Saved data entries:
──────

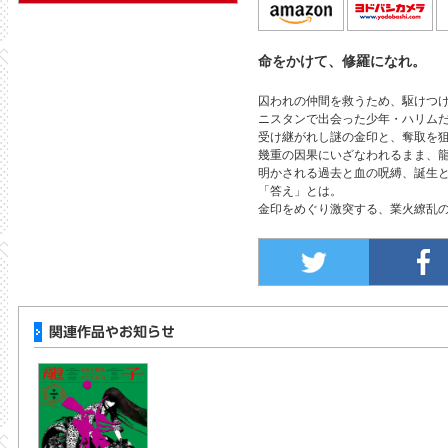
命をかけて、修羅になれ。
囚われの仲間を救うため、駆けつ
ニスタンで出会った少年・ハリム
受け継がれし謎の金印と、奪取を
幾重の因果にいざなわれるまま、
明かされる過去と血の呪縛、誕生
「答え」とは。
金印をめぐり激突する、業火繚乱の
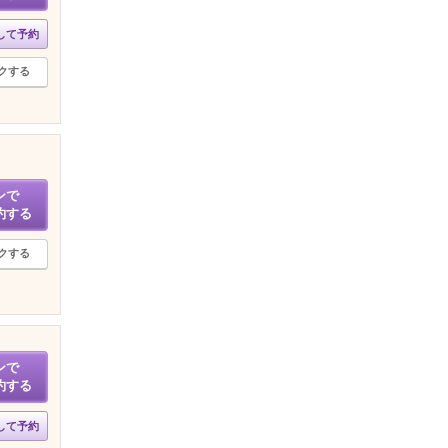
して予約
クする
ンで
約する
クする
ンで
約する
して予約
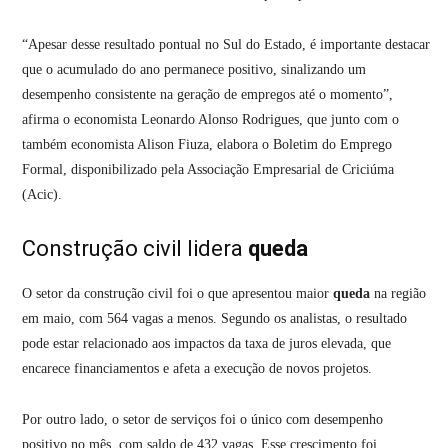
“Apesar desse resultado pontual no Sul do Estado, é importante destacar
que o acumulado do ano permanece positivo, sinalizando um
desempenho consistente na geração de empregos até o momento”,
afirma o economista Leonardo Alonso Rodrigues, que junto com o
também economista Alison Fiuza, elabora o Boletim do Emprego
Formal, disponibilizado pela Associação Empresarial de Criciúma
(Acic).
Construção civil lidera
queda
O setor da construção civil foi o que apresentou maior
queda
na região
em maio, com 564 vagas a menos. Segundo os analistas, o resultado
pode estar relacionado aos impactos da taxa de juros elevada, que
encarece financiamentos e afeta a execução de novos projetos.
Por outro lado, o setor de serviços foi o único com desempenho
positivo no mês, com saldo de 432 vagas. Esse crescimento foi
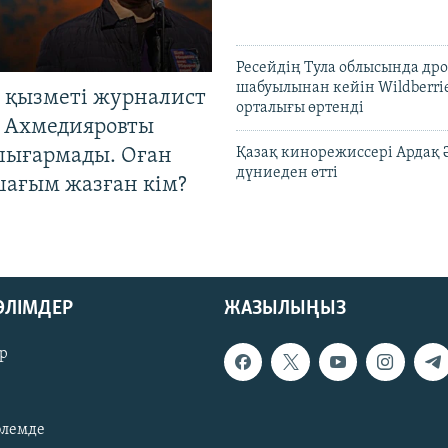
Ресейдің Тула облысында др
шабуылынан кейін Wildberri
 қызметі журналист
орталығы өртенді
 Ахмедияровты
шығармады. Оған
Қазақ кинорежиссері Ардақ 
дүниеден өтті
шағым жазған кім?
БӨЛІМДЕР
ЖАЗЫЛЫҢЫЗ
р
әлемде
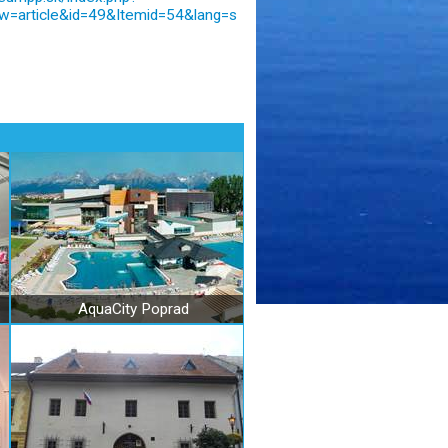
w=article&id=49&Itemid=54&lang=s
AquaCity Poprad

──────

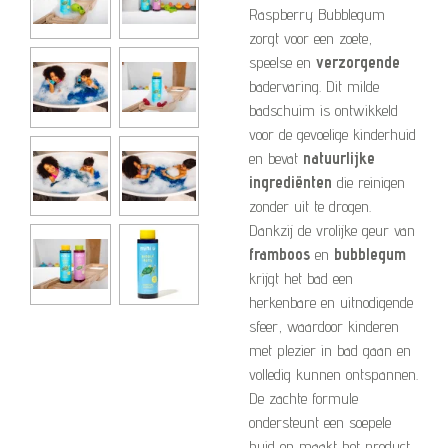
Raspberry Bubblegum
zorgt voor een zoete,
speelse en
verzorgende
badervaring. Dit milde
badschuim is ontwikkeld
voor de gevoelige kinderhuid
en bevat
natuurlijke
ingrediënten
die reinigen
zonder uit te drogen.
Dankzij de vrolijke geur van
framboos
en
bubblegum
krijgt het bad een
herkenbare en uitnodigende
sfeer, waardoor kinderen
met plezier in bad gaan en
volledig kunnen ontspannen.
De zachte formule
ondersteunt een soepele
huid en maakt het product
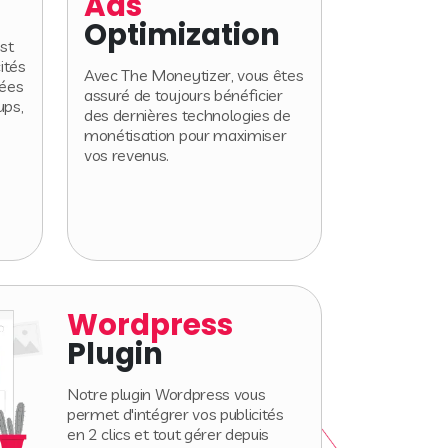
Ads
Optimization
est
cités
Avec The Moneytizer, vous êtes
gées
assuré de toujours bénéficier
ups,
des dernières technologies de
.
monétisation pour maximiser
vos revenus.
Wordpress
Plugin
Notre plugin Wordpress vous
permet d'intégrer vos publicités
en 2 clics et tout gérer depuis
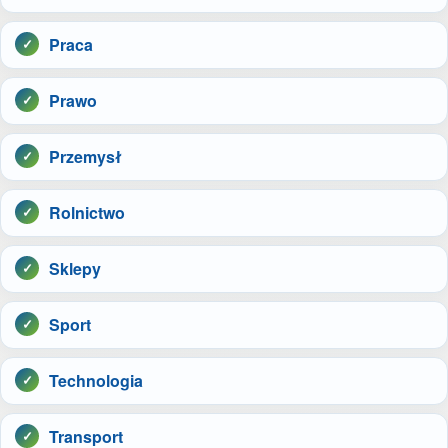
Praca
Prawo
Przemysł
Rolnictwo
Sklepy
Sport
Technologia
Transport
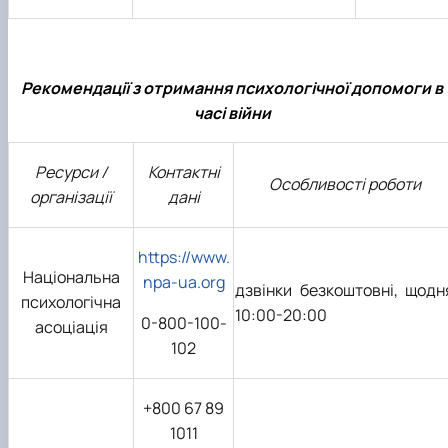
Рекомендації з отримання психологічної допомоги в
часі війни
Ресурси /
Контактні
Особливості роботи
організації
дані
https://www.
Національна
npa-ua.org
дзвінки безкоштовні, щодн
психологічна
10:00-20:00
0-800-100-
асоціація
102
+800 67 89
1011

──────

_TRY IT_
Look through the data above and return exactly the lines from the one that contains "verzorgende" to the one that contains "herkenbare en uitnodigende", inclusive, with nothing else.

_EXERCISE OUTPUT_
verzorgende
badervaring. Dit milde
badschuim is ontwikkeld
voor de gevoelige kinderhuid
en bevat
natuurlijke
ingrediënten
die reinigen
zonder uit te drogen.
Dankzij de vrolijke geur van
framboos
en
bubblegum
krijgt het bad een
herkenbare en uitnodigende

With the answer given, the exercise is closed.